Foreign Minister Mohammad Javad Zarif revealed the breach – which defies a warning from European co-signatories for Iran to stick to the deal despite US sanctions – on Tuesday morning.

Mr Zarif confirmed to the ISNA news agency that Iran had exceeded the relevant limit of 300 kilograms of uranium hexafluoride (UF6).

Earlier he had maintained the move was not a violation of the 2015 agreement, arguing Iran was exercising its right to respond to the US walkout.

It comes less than a fortnight after Mr Trump said he ordered air strikes on Iran, only to cancel them minutes before impact.

The UN nuclear watchdog, the International Atomic Energy Agency, which monitors Iran’s nuclear program under the deal, confirmed the breach.

“No message to Iran. They know what they’re doing. They know what they’re playing with, and I think they’re playing with fire,” Mr Trump said.

“So, no message to Iran whatsoever.”

The White House said it would continue to apply “maximum pressure” until Iran’s leaders altered their course.

Enriching uranium is the first step in a process that could eventually allow Iran to amass enough highly-enriched uranium to build a nuclear warhead.

Iran, however, maintains its nuclear program is solely for peaceful purposes, including generating power.

iran nuclear stockpile

Iran’s President Hassan Rouhani (centre) and the head of Iran nuclear technology organisation Ali Akbar Salehi inspect nuclear technology.

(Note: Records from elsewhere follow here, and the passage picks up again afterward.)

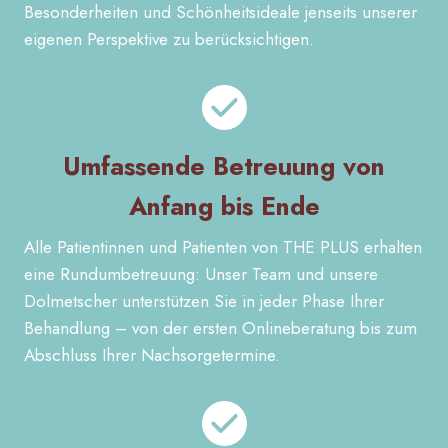
Besonderheiten und Schönheitsideale jenseits unserer
eigenen Perspektive zu berücksichtigen.
Umfassende Betreuung von
Anfang bis Ende
Alle Patientinnen und Patienten von THE PLUS erhalten
eine Rundumbetreuung: Unser Team und unsere
Dolmetscher unterstützen Sie in jeder Phase Ihrer
Behandlung – von der ersten Onlineberatung bis zum
Abschluss Ihrer Nachsorgetermine.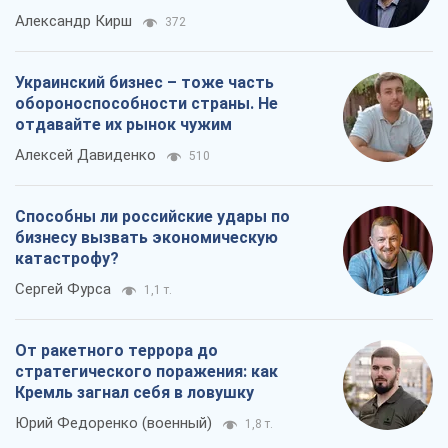
Александр Кирш
372
Украинский бизнес – тоже часть
обороноспособности страны. Не
отдавайте их рынок чужим
Алексей Давиденко
510
Способны ли российские удары по
бизнесу вызвать экономическую
катастрофу?
Сергей Фурса
1,1 т.
От ракетного террора до
стратегического поражения: как
Кремль загнал себя в ловушку
Юрий Федоренко (военный)
1,8 т.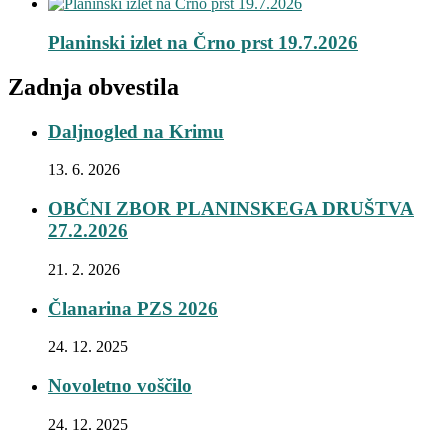
Planinski izlet na Črno prst 19.7.2026
Zadnja obvestila
Daljnogled na Krimu
13. 6. 2026
OBČNI ZBOR PLANINSKEGA DRUŠTVA
27.2.2026
21. 2. 2026
Članarina PZS 2026
24. 12. 2025
Novoletno voščilo
24. 12. 2025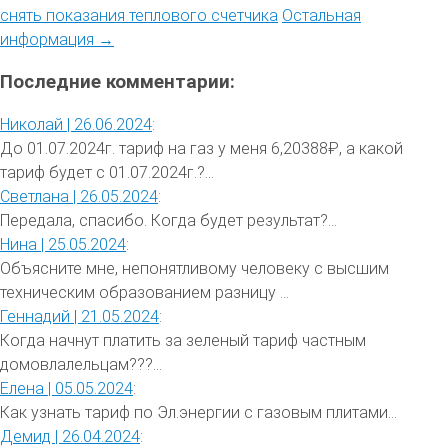
снять показания теплового счетчика
Остальная
информация →
Последние комментарии:
Николай |
26.06.2024
:
До 01.07.2024г. тариф на газ у меня 6,20388₽, а какой
тариф будет с 01.07.2024г.?...
Светлана |
26.05.2024
:
Передала, спасибо. Когда будет результат?...
Нина |
25.05.2024
:
Объясните мне, непонятливому человеку с высшим
техническим образованием разницу ...
Геннадий |
21.05.2024
:
Когда начнут платить за зеленый тариф частным
домовлалельцам???...
Елена |
05.05.2024
:
Как узнать тариф по Эл.энергии с газовым плитами...
Демид |
26.04.2024
: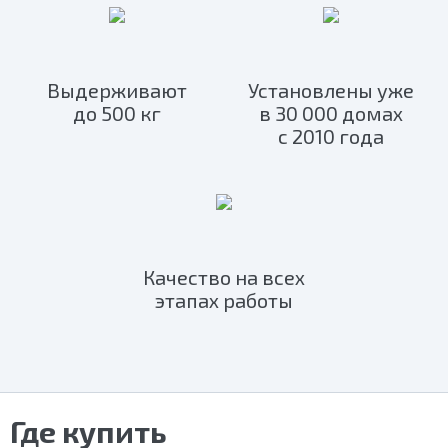
Выдерживают
Установлены уже
до 500 кг
в 30 000 домах
с 2010 года
Качество на всех
этапах работы
Где купить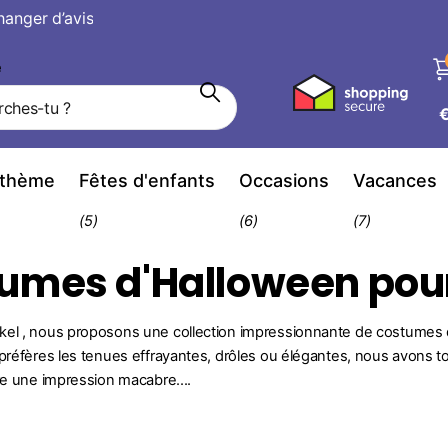
avis
hanger d’avis
e
 thème
Fêtes d'enfants
Occasions
Vacances
(5)
(6)
(7)
umes d'Halloween po
el , nous proposons une collection impressionnante de costumes d
préfères les tenues effrayantes, drôles ou élégantes, nous avons tout
ire une impression macabre....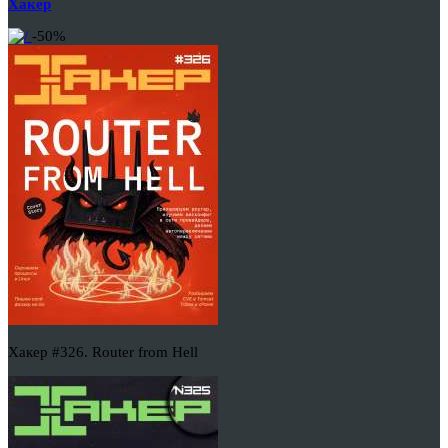
Хакер
-50%
Хакер #326. Router from Hell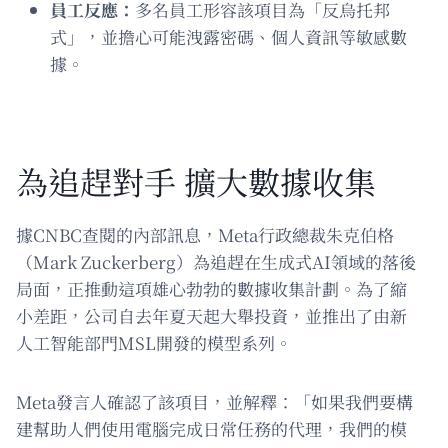
員工反應：
多名員工形容該項目為「反烏托邦
式」，並擔心可能洩露密碼、個人資訊等敏感數
據。
為追趕對手 擴大數據收集
據CNBC查閱的內部訊息，Meta行政總裁朱克伯格
（Mark Zuckerberg）為追趕在生成式AI領域的落後
局面，正推動這項雄心勃勃的數據收集計劃。為了縮
小差距，公司自去年夏天起大舉投資，並推出了由新
人工智能部門MSL開發的模型系列。
Meta發言人確認了該項目，並解釋：「如果我們要構
建幫助人們使用電腦完成日常任務的代理，我們的模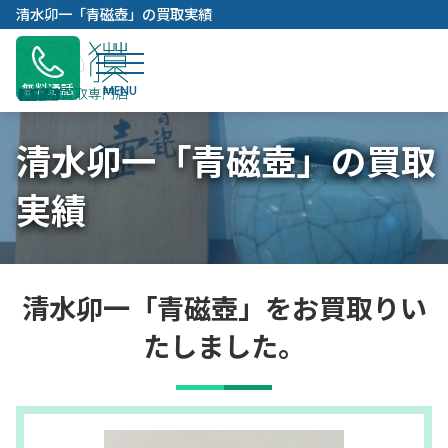
内
清水卯一「青磁壺」の買取実績
容
を
ス
無料通話
キ
ッ
清水卯一「青磁壺」の買取
プ
実績
清水卯一「青磁壺」をお買取りい
たしました。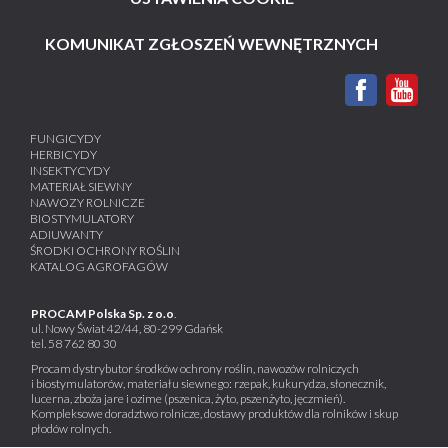
KOMUNIKAT ZGŁOSZEŃ WEWNĘTRZNYCH
FUNGICYDY
HERBICYDY
INSEKTYCYDY
MATERIAŁ SIEWNY
NAWOZY ROLNICZE
BIOSTYMULATORY
ADIUWANTY
ŚRODKI OCHRONY ROŚLIN
KATALOG AGROFAGÓW
PROCAM Polska Sp. z o.o
.
ul. Nowy Świat 42/44, 80-299 Gdańsk
tel.
58 762 80 30
Procam dystrybutor środków ochrony roślin, nawozów rolniczych
i biostymulatorów, materiału siewnego: rzepak, kukurydza, słonecznik,
lucerna, zboża jare i ozime (pszenica, żyto, pszenżyto, jęczmień).
Kompleksowe doradztwo rolnicze, dostawy produktów dla rolników i skup
płodów rolnych.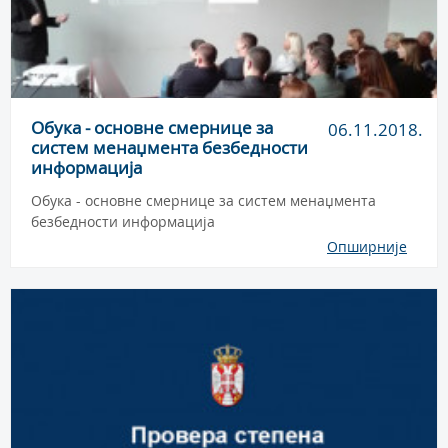
Обука - основне смернице за
06.11.2018.
систем менаџмента безбедности
информација
Обука - основне смернице за систем менаџмента
безбедности информација
Опширније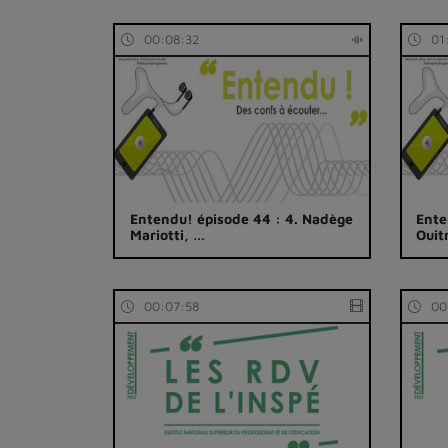
00:08:32
01
Entendu! épisode 44 : 4. Nadège
Ente
Mariotti, …
Ouit
00:07:58
00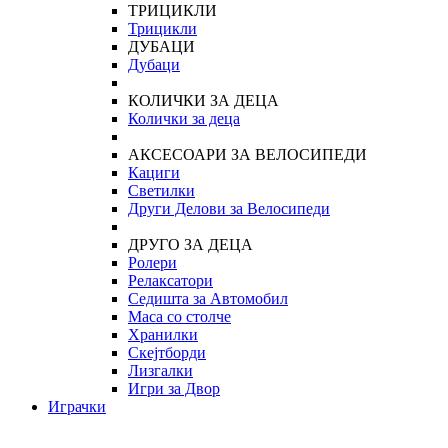
ТРИЦИКЛИ
Трицикли
ДУБАЦИ
Дубаци
КОЛИЧКИ ЗА ДЕЦА
Колички за деца
АКСЕСОАРИ ЗА ВЕЛОСИПЕДИ
Кациги
Светилки
Други Делови за Велосипеди
ДРУГО ЗА ДЕЦА
Ролери
Релаксатори
Седишта за Автомобил
Маса со столче
Хранилки
Скејтборди
Лизгалки
Игри за Двор
Играчки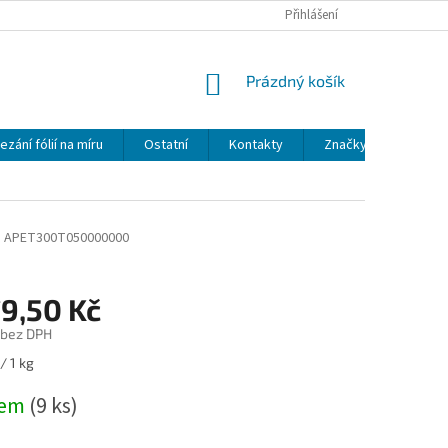
Přihlášení
NÁKUPNÍ
Prázdný košík
KOŠÍK
ezání fólií na míru
Ostatní
Kontakty
Značky
g
APET300T050000000
79,50 Kč
 bez DPH
/ 1 kg
dem
(9 ks)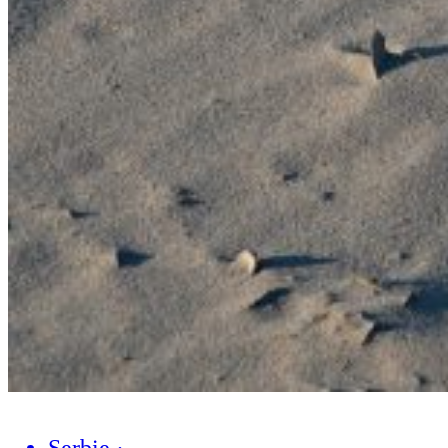
Serbie
·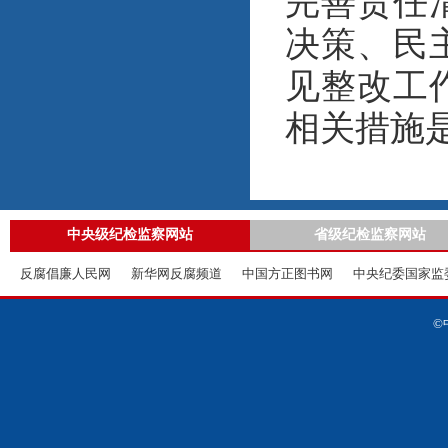
完善责任
决策、民
见整改工
相关措施
中央级纪检监察网站
省级纪检监察网站
反腐倡廉人民网
新华网反腐频道
中国方正图书网
中央纪委国家监
©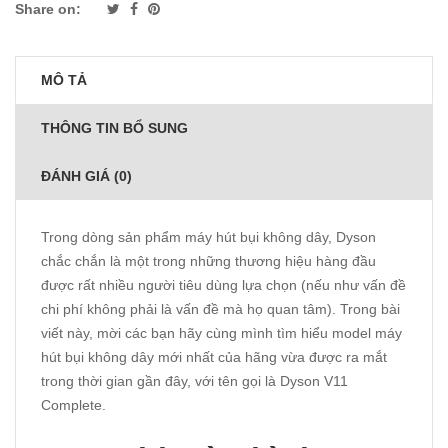
Share on:
MÔ TẢ
THÔNG TIN BỔ SUNG
ĐÁNH GIÁ (0)
Trong dòng sản phẩm máy hút bụi không dây, Dyson
chắc chắn là một trong những thương hiệu hàng đầu
được rất nhiều người tiêu dùng lựa chọn (nếu như vấn đề
chi phí không phải là vấn đề mà họ quan tâm). Trong bài
viết này, mời các bạn hãy cùng mình tìm hiểu model máy
hút bụi không dây mới nhất của hãng vừa được ra mắt
trong thời gian gần đây, với tên gọi là Dyson V11
Complete.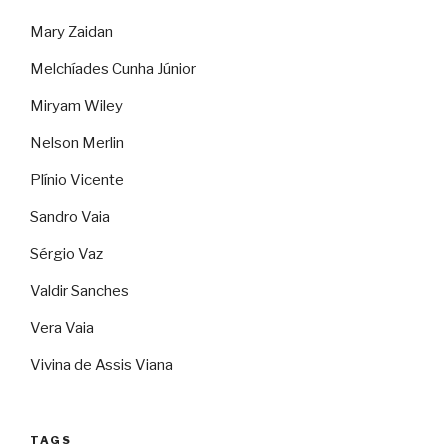
Mary Zaidan
Melchíades Cunha Júnior
Miryam Wiley
Nelson Merlin
Plínio Vicente
Sandro Vaia
Sérgio Vaz
Valdir Sanches
Vera Vaia
Vivina de Assis Viana
TAGS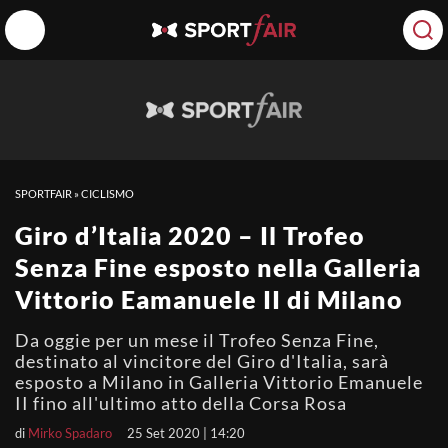
SPORTFAIR
»
CICLISMO
Giro d’Italia 2020 – Il Trofeo
Senza Fine esposto nella Galleria
Vittorio Eamanuele II di Milano
Da oggie per un mese il Trofeo Senza Fine,
destinato al vincitore del Giro d'Italia, sarà
esposto a Milano in Galleria Vittorio Emanuele
II fino all'ultimo atto della Corsa Rosa
di
Mirko Spadaro
25 Set 2020 | 14:20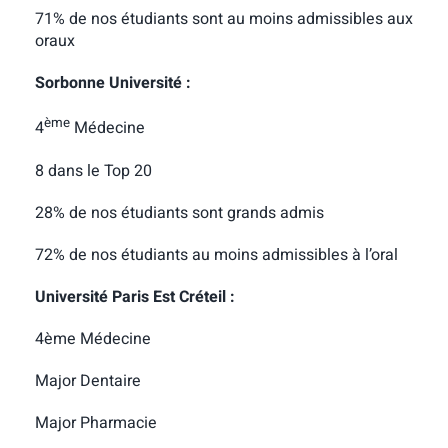
71% de nos étudiants sont au moins admissibles aux
oraux
Sorbonne Université :
ème
4
Médecine
8 dans le Top 20
28% de nos étudiants sont grands admis
72% de nos étudiants au moins admissibles à l’oral
Université Paris Est Créteil :
4ème Médecine
Major Dentaire
Major Pharmacie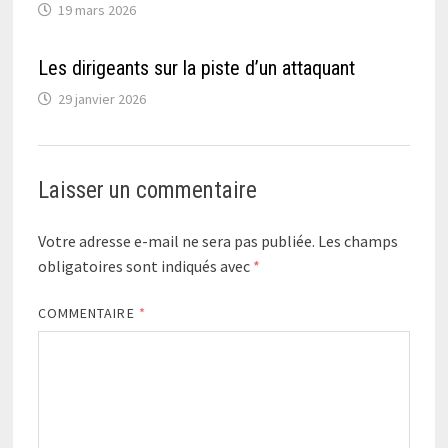
19 mars 2026
Les dirigeants sur la piste d’un attaquant
29 janvier 2026
Laisser un commentaire
Votre adresse e-mail ne sera pas publiée.
Les champs
obligatoires sont indiqués avec
*
COMMENTAIRE
*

Photo: AAP

After talks on Friday in Vienna, Iran said European countries had offered too little in the way of trade assistance to persuade it to back off from its plan to breach the limit, a riposte to Mr Trump’s decision last year to quit the deal and reimpose economic sanctions.

“We have NOT violated the #JCPOA,” Zarif wrote on Twitter, referring to the deal by the acronym for its formal title, the Joint Comprehensive Plan of Action.

He referred to a paragraph of the accord that contains the mechanism for countries to resolve disputes over compliance.

“As soon as E3 abide by their obligations, we’ll reverse,” he said, referring to European powers Britain, Germany and France.

Iran has demanded they guarantee it the access to world trade envisioned under the deal.

The move is a test of European diplomacy after French, British and German officials had promised a strong diplomatic response if Iran fundamentally breached the deal.

The Europeans, who opposed Mr Trump’s decision to abandon the agreement, had pleaded with Iran to keep within its parameters.

In May, Washington piled pressure on Tehran by ordering all countries to halt imports of Iranian oil, and tensions have been growing in the Gulf ever since.

Washington has dispatched extra forces to the Middle East, and US fighter jets came within minutes of conducting air strikes on Iran last month after Tehran downed an unmanned American drone.

In a speech on Monday broadcast on state TV, Mr Zarif said: “Iran will never yield to pressure from the United States … If they want to talk to Iran, they should show respect.

“Never threaten an Iranian … Iran has always resisted pressure, and has responded with respect when respected.”

Mr Trump has called for negotiations with Iran with “no preconditions”. However, Tehran has ruled out talks until the US returns to the nuclear pact and drops its sanctions.

The nuclear deal imposes limits on how much enriched uranium Iran can hold and on how pure its stocks can be. The thresholds are intended to lengthen the the time Tehran would need to build a nuclear bomb.